Highlands come alive with ‘The Sound of Music’
Aspen Times Staff Writer
The hills at Aspen Highlands were certainly alive with the sound of music Tuesday. Or, at least, Highlands Village was.
Despite a rainy night that forced movie lovers indoors, Highlands drew another big crowd to what has become a Tuesday night happening – outdoor movies on the lawn at the base of the ski area.
It’s not unusual to see several hundred moviegoers nestled in sleeping bags or perched in lawn chairs, munching popcorn beneath the stars, as a cinematic classic unfolds on the big screen.
This week’s feature, “The Sound of Music,” virtually guaranteed audience participation, and there was plenty. Fans of the musical couldn’t resist singing along, or hissing whenever the Baroness made an appearance.
A contingent from The Aspen Times went so far as to pack a picnic dinner, featuring crisp apple strudel and schnitzel with noodles, inspired by the lyrics of one of the movie’s best-known tunes, “My Favorite Things.”
Highlands Center took on the feel of a giant living room packed with people when inclement weather drove the event inside, delaying the 9 p.m. showtime while organizers reassembled the projection equipment.
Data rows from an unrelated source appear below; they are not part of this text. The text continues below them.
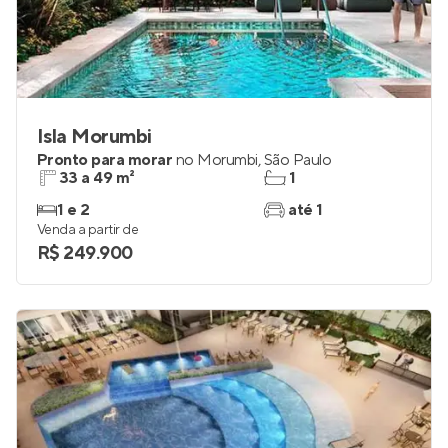
Isla Morumbi
Pronto para morar
no
Morumbi
,
São Paulo
33 a 49 m²
1
1 e 2
até 1
Venda a partir de
R$ 249.900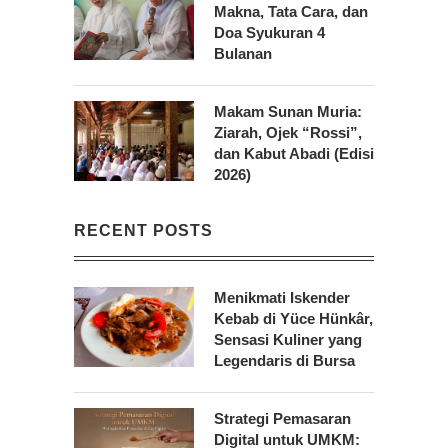
Makna, Tata Cara, dan
Doa Syukuran 4
Bulanan
Makam Sunan Muria:
Ziarah, Ojek “Rossi”,
dan Kabut Abadi (Edisi
2026)
RECENT POSTS
Menikmati Iskender
Kebab di Yüce Hünkâr,
Sensasi Kuliner yang
Legendaris di Bursa
Strategi Pemasaran
Digital untuk UMKM: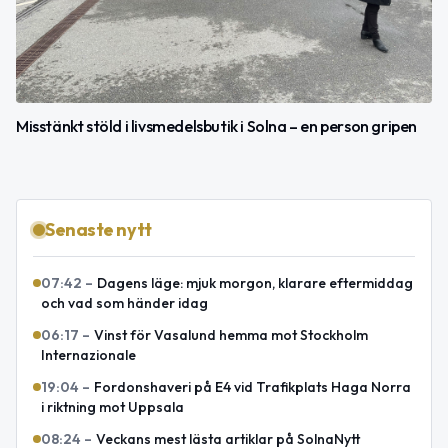
Misstänkt stöld i livsmedelsbutik i Solna – en person gripen
Senaste nytt
07:42
–
Dagens läge: mjuk morgon, klarare eftermiddag
och vad som händer idag
06:17
–
Vinst för Vasalund hemma mot Stockholm
Internazionale
19:04
–
Fordonshaveri på E4 vid Trafikplats Haga Norra
i riktning mot Uppsala
08:24
–
Veckans mest lästa artiklar på SolnaNytt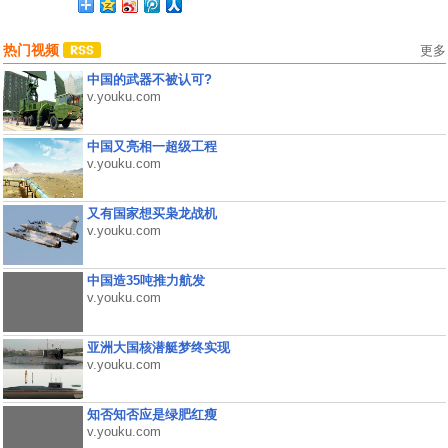
热门视频
更多
中国的武器不被认可?
v.youku.com
中国又亮相一超级工程
v.youku.com
又有国家想买枭龙战机
v.youku.com
中国造35吨推力航发
v.youku.com
亚洲大国核潜艇梦终实现
v.youku.com
知否知否应是绿肥红瘦
v.youku.com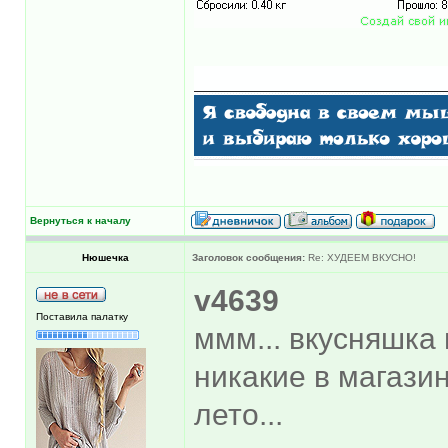
Вернуться к началу
Нюшечка
Заголовок сообщения:
Re: ХУДЕЕМ ВКУСНО!
v4639
Поставила палатку
ммм... вкусняшка 
никакие в магазин
лето...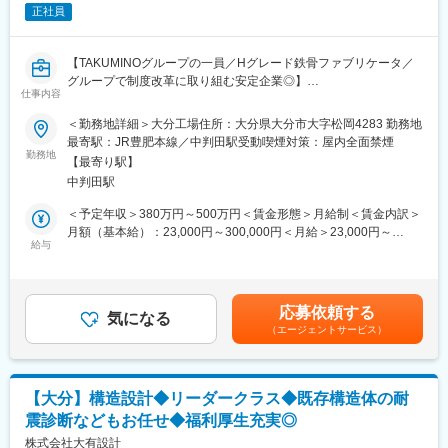
施工図設計は施工技術部(施工管理、施工図設計)に属する部署で
正社員
す。
所属社員は12名で、男性7名、女性5名の割合となっております。
施工技術部責任者が50代後半、施工図設計リーダーが40代です。
【TAKUMINOグループの一員／Hグレード鉄骨ファブリケータ／
ほとんどが中途入社の方で、「水害対策など活用できる点から、
グループで制度改革に取り組む安定企業◎】
社会に役に立てる」など災害が多い国だからこそ貢献実感あげら
仕事内容
れると仰っていただく社員が多いです。
■採用背景：
＜勤務地詳細＞大分工場住所：大分県大分市大字松岡4283 勤務地
■同社の特徴：
～事業拡大に伴い、設計部門の強化のための増員募集～
最寄駅：JR豊肥本線／中判田駅受動喫煙対策：屋内全面禁煙
・1968年に溝蓋（ピット）を国内初の規格化、既製品化したピッ
勤務地
ト専門メーカーとして創業いたしました。東京・名古屋・大阪・
【最寄り駅】
■魅力ポイント
福岡の４大都市に営業所を開設し全国ブランドとして事業を展開
中判田駅
◎グループ経営でワンストップサービスを実現、経営水準を高め
しています。ピット、グレーチング業界は今後も需要がなくなる
安定性が高いです。
＜予定年収＞380万円～500万円＜賃金形態＞月給制＜賃金内訳＞
事はなく、安定した収益が見込めます。
◎Hグレード認定企業で大規模案件に取り組めます。
月額（基本給）：23,000円～300,000円＜月給＞23,000円～
今後本格化するリニア中央新幹線プロジェクトでは同社が開発し
◎デジタル型社内大学制度「TAKUMINOアカデミー」で技術の継
給与
300,000円＜昇給有無＞有＜残業手当＞有＜給与補足＞■賞与：年
た軽量アルミ製蓋が採用されています。主力製品は国内トップシ
承やノウハウ習得できます。
2回※昨年実績 2.5ヶ月※経験・年齢を考慮し決定します（上記は目
ェアを獲ることを目指しています。
◎グループ利益を活用して賃上げや最新設備導入など働きやすい
安のため、前後する可能性がございます）。賃金はあくまでも目
■働き方について：
環境実現へグループで取り組めます。
安の金額であり、選考を通じて上下する可能性があります。月給
年間休日155日且つ残業時間が20時間とプライベートと両立でき
応募依頼する
気になる
(月額)は固定手当を含めた表記です。
る環境なります。また、ライフプランに対応できるように時間有
（エージェントサービス）
■業務内容：
給を導入しており、お子様のお迎えやご家族の介護など使用して
製缶、架線金物や鉄塔製作を皮切りに、いち早くH形鋼を採用し
頂いております。
た鉄のパイオニアであるHグレードの鉄骨ファブである当社の設
計部門のメンバーとして以下業務をお任せします。
【大分】構造設計◆リーダークラス◆既存構造体の耐
震診断などもお任せ◆福利厚生充実◎
（1）構造設計、詳細設計：工作図一式（施工図・鉄骨加工図）の
作成業務
株式会社大有設計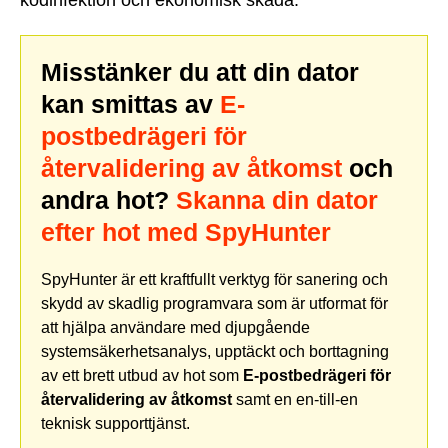
Misstänker du att din dator
kan smittas av
E-
postbedrägeri för
återvalidering av åtkomst
och
andra hot?
Skanna din dator
efter hot med SpyHunter
SpyHunter är ett kraftfullt verktyg för sanering och
skydd av skadlig programvara som är utformat för
att hjälpa användare med djupgående
systemsäkerhetsanalys, upptäckt och borttagning
av ett brett utbud av hot som
E-postbedrägeri för
återvalidering av åtkomst
samt en en-till-en
teknisk supporttjänst.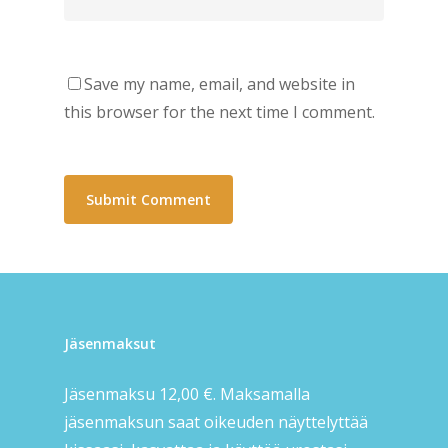
Save my name, email, and website in
this browser for the next time I comment.
Jäsenmaksut
Jäsenmaksu 12,00 €. Maksamalla
jäsenmaksun saat oikeuden näyttelyttää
No one seemed to mind.
The festivities also included a Julie Andrews look-alike contest. This writer was the sole contestant, winning a dinner for two at Iguana’s, the new restaurant at Highlands Village. Judging the affair was the guest of honor – Basalt resident Kristina von Trapp Frame, granddaughter of Maria von Trapp (played by Andrews in the movie).
Frame, a Snowmass ski instructor, is the daughter of Johannes von Trapp, the youngest son of Maria and the Baron von Trapp. (Johannes was born in the United States; he’s not one of the children depicted in the film, Frame explained.)
Tuesday’s showing was among the more memorable for Frame, who, naturally, has seen the movie a number of times.
“I loved it. It was so much fun,” she said. “When all the adults were hissing the nasty woman – that was hilarious.”
(By the way, there really was a baroness-type character who wanted to marry the Baron von Trapp and send his children off to boarding school, according to Frame.)
The free movies at Highlands are sponsored by the Highlands Merchants Association and are among several summer events the group has organized in conjunction with Darnauer Group to bring business to the fledgling base village.
“The idea of the whole thing is we wanted an event for the locals. We wanted the tradition of the old Highlands,” said Steve Skadron, senior account executive with Darnauer.
The outdoor movies may become a new tradition, judging from the success of the inaugural season.
“I think at this point, we’ve pretty well decided to do it again next summer,” said Scott Franklin, general manager of Iguana’s and the man in charge of the sound system.
The series debuted with a screening of “Casablanca,” followed by “Blazing Saddles” and the Alfred Hitchcock thriller, “The Birds.”
Rain began to fall about 30 minutes into “Blazing Saddles,” driving the event into Iguana’s, which wasn’t yet open for business at the time, according to Skadron. About half the crowd of 300 or so people stuck it out, cramming into the restaurant to enjoy the comedy, which Franklin ended up projecting onto an interior wall.